SOURCE INFORMATION: Begin
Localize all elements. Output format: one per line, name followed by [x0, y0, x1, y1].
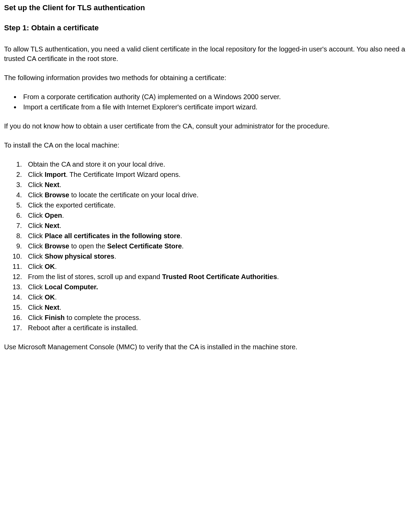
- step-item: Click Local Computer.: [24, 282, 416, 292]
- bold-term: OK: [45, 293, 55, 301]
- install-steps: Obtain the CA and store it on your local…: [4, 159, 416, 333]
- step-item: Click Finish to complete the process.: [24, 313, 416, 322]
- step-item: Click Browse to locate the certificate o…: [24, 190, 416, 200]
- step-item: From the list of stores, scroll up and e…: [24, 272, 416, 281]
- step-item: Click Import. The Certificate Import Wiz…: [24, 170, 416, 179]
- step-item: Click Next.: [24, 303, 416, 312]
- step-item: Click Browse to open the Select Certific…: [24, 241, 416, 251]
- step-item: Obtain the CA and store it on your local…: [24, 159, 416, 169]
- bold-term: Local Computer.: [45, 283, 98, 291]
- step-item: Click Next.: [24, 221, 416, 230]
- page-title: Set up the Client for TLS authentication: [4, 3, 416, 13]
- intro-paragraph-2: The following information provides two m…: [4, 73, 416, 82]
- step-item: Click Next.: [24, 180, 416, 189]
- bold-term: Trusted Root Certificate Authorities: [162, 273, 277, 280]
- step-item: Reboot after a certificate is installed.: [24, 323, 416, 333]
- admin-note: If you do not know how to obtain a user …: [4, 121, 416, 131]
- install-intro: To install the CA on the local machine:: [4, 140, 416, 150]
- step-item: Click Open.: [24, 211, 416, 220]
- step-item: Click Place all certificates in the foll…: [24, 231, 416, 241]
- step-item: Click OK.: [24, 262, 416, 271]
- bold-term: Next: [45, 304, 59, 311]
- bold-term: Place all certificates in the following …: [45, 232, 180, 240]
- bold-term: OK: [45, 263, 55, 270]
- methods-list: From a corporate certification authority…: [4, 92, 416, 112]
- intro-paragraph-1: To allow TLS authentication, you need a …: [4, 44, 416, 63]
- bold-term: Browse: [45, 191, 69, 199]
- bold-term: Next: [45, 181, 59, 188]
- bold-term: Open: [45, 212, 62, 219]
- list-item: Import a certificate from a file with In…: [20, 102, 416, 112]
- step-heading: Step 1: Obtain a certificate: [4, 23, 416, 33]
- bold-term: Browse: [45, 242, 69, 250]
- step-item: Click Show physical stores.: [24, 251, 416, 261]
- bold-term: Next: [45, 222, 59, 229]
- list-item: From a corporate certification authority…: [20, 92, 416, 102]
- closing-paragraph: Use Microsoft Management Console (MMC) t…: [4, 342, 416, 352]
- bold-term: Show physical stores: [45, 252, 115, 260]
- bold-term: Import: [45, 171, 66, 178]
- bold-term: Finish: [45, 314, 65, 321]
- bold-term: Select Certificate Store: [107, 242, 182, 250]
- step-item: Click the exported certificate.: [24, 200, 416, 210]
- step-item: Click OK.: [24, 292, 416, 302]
SOURCE INFORMATION: End
- **THE TASK**
Write out each line again, exactly as it appears above, except for any picture.

- **RESULT OF THIS TASK**
Localize all elements. Output format: one per line, name followed by [x0, y0, x1, y1].
- step-item: Click Local Computer.: [24, 282, 416, 292]
- bold-term: OK: [45, 293, 55, 301]
- install-steps: Obtain the CA and store it on your local…: [4, 159, 416, 333]
- step-item: Click Finish to complete the process.: [24, 313, 416, 322]
- step-item: Click Browse to locate the certificate o…: [24, 190, 416, 200]
- step-item: From the list of stores, scroll up and e…: [24, 272, 416, 281]
- step-item: Click Import. The Certificate Import Wiz…: [24, 170, 416, 179]
- step-item: Click Next.: [24, 303, 416, 312]
- step-item: Click Browse to open the Select Certific…: [24, 241, 416, 251]
- step-item: Obtain the CA and store it on your local…: [24, 159, 416, 169]
- bold-term: Local Computer.: [45, 283, 98, 291]
- step-item: Click Next.: [24, 221, 416, 230]
- page-title: Set up the Client for TLS authentication: [4, 3, 416, 13]
- intro-paragraph-2: The following information provides two m…: [4, 73, 416, 82]
- step-item: Click Next.: [24, 180, 416, 189]
- bold-term: Trusted Root Certificate Authorities: [162, 273, 277, 280]
- step-item: Reboot after a certificate is installed.: [24, 323, 416, 333]
- admin-note: If you do not know how to obtain a user …: [4, 121, 416, 131]
- install-intro: To install the CA on the local machine:: [4, 140, 416, 150]
- step-item: Click Open.: [24, 211, 416, 220]
- step-item: Click Place all certificates in the foll…: [24, 231, 416, 241]
- step-item: Click OK.: [24, 262, 416, 271]
- bold-term: Next: [45, 304, 59, 311]
- bold-term: Place all certificates in the following …: [45, 232, 180, 240]
- bold-term: OK: [45, 263, 55, 270]
- methods-list: From a corporate certification authority…: [4, 92, 416, 112]
- intro-paragraph-1: To allow TLS authentication, you need a …: [4, 44, 416, 63]
- bold-term: Browse: [45, 191, 69, 199]
- bold-term: Next: [45, 181, 59, 188]
- bold-term: Open: [45, 212, 62, 219]
- list-item: Import a certificate from a file with In…: [20, 102, 416, 112]
- step-heading: Step 1: Obtain a certificate: [4, 23, 416, 33]
- bold-term: Browse: [45, 242, 69, 250]
- step-item: Click Show physical stores.: [24, 251, 416, 261]
- bold-term: Next: [45, 222, 59, 229]
- list-item: From a corporate certification authority…: [20, 92, 416, 102]
- closing-paragraph: Use Microsoft Management Console (MMC) t…: [4, 342, 416, 352]
- bold-term: Show physical stores: [45, 252, 115, 260]
- bold-term: Import: [45, 171, 66, 178]
- bold-term: Finish: [45, 314, 65, 321]
- bold-term: Select Certificate Store: [107, 242, 182, 250]
- step-item: Click the exported certificate.: [24, 200, 416, 210]
- step-item: Click OK.: [24, 292, 416, 302]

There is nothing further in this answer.